Entries shown:
=======

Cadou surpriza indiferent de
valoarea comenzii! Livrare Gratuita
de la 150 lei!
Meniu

=======

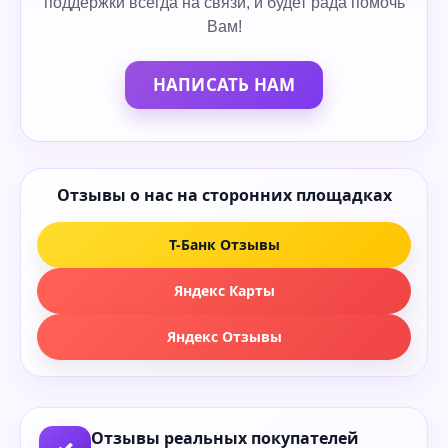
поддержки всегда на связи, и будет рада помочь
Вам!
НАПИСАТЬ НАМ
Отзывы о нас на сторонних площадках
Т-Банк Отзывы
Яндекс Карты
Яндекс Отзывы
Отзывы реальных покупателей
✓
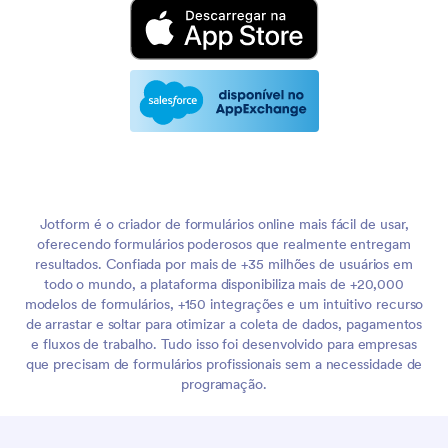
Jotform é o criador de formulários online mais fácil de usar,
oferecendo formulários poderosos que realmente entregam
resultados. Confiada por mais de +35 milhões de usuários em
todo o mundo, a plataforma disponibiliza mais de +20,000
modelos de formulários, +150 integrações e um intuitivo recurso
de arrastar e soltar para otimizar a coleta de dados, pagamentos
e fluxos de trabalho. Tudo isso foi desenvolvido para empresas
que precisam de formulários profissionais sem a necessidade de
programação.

=======

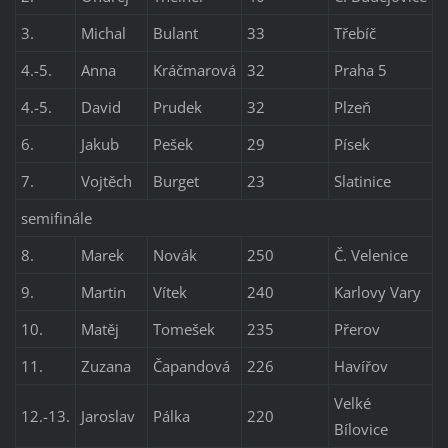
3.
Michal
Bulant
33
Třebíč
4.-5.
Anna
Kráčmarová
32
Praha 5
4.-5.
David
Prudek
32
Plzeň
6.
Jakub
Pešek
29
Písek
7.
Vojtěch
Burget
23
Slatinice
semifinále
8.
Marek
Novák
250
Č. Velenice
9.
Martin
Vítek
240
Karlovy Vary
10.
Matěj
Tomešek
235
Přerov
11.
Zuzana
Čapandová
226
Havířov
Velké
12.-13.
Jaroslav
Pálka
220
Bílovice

=======

Exercise instructions:
Your reply should hold all the lines from the listing above in which "para" appears.

Solution to this task:
de arrastar e soltar para otimizar a coleta de dados, pagamentos
e fluxos de trabalho. Tudo isso foi desenvolvido para empresas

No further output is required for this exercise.